Work task =
Lines with the word "höherem" in them must be copied from the records below.

-- Records for this exercise follows --

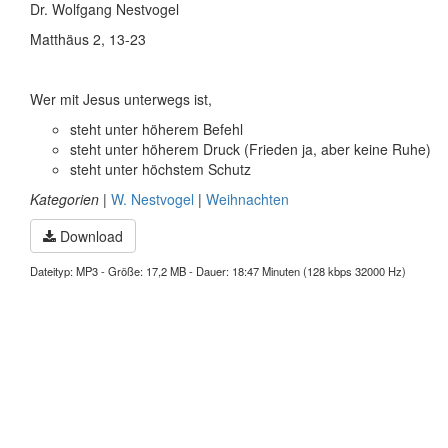
Dr. Wolfgang Nestvogel
Matthäus 2, 13-23
Wer mit Jesus unterwegs ist,
steht unter höherem Befehl
steht unter höherem Druck (Frieden ja, aber keine Ruhe)
steht unter höchstem Schutz
Kategorien
|
W. Nestvogel
|
Weihnachten
Download
Dateityp: MP3 - Größe: 17,2 MB - Dauer: 18:47 Minuten (128 kbps 32000 Hz)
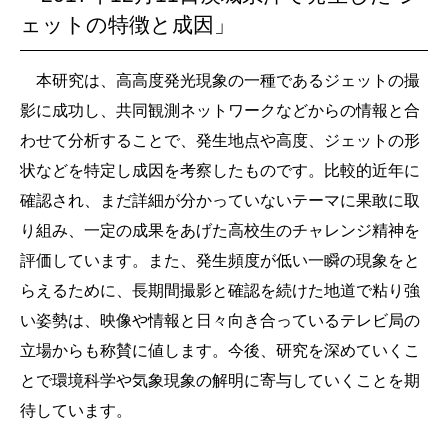
ェットの特徴と成因」
本研究は、高高度発光現象の一種であるジェットの撮
影に成功し、共同観測ネットワークなどからの情報と合
わせて分析することで、発生地点や高度、ジェットの形
状などを特定し成因を考察したものです。比較的近年に
確認され、まだ詳細が分かっていないテーマに果敢に取
り組み、一定の成果をあげた高校生のチャレンジ精神を
評価しています。また、発生頻度が低い一瞬の現象をと
らえるために、長期間撮影と確認を続けた地道で粘り強
い姿勢は、映像や情報と日々向き合っているテレビ局の
立場からも称賛に値します。今後、研究を深めていくこ
とで環境科学や気象現象の解明に寄与していくことを期
待しています。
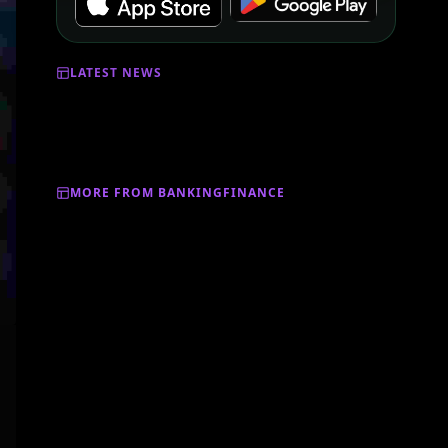
LATEST NEWS
MORE FROM BANKINGFINANCE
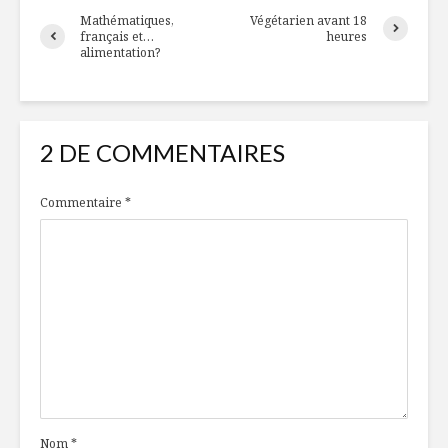
Mathématiques,
Végétarien avant 18
français et…
heures
alimentation?
2 DE COMMENTAIRES
Commentaire
*
Nom
*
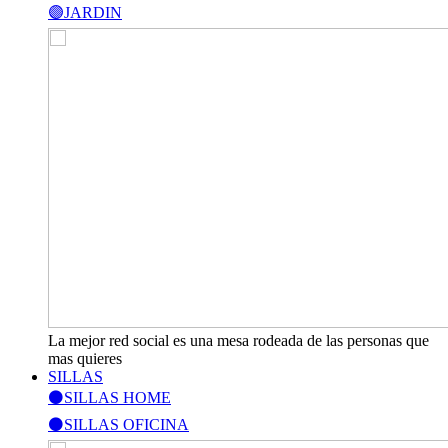
🟣JARDIN
La mejor red social es una mesa rodeada de las personas que
mas quieres
SILLAS
⚫SILLAS HOME
⚫SILLAS OFICINA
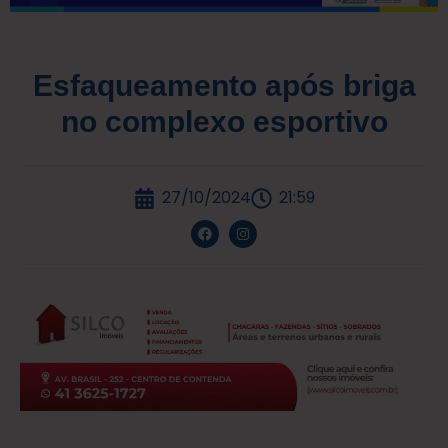
Esfaqueamento após briga
no complexo esportivo
27/10/2024
21:59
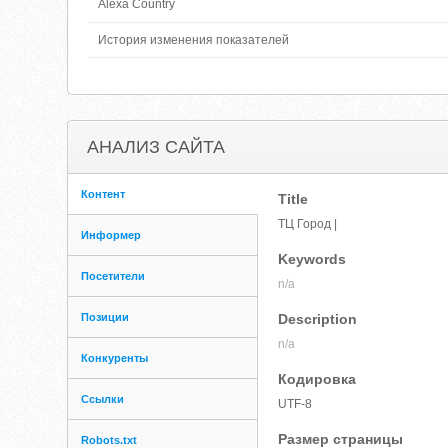
Alexa Country
История изменения показателей
АНАЛИЗ САЙТА
Контент
Title
ТЦ Город |
Информер
Keywords
Посетители
n/a
Позиции
Description
n/a
Конкуренты
Кодировка
Ссылки
UTF-8
Размер страницы
Robots.txt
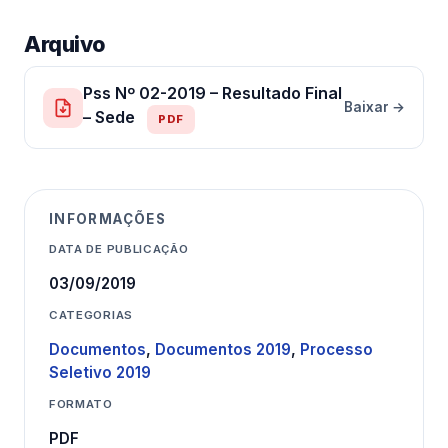
Arquivo
Pss Nº 02-2019 – Resultado Final
Baixar →
– Sede
PDF
INFORMAÇÕES
DATA DE PUBLICAÇÃO
03/09/2019
CATEGORIAS
Documentos
,
Documentos 2019
,
Processo
Seletivo 2019
FORMATO
PDF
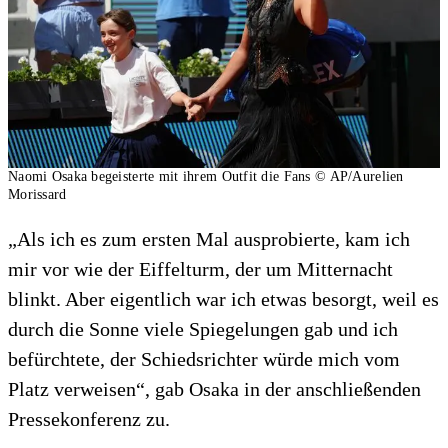
Naomi Osaka begeisterte mit ihrem Outfit die Fans
© AP/Aurelien
Morissard
„Als ich es zum ersten Mal ausprobierte, kam ich
mir vor wie der Eiffelturm, der um Mitternacht
blinkt. Aber eigentlich war ich etwas besorgt, weil es
durch die Sonne viele Spiegelungen gab und ich
befürchtete, der Schiedsrichter würde mich vom
Platz verweisen“, gab Osaka in der anschließenden
Pressekonferenz zu.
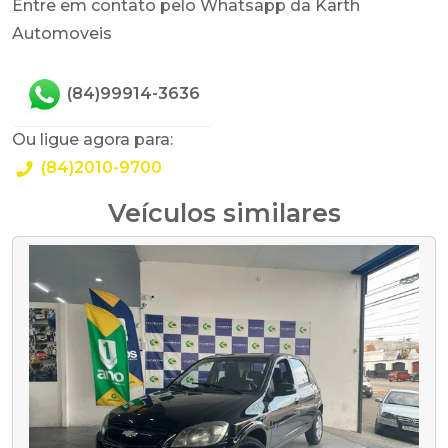
Entre em contato pelo Whatsapp da Karth
Automoveis
(84)99914-3636
Ou ligue agora para:
(84)2010-9700
Veículos similares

-- Records for this exercise concluded --

Task solution =
steht unter höherem Befehl
steht unter höherem Druck (Frieden ja, aber keine Ruhe)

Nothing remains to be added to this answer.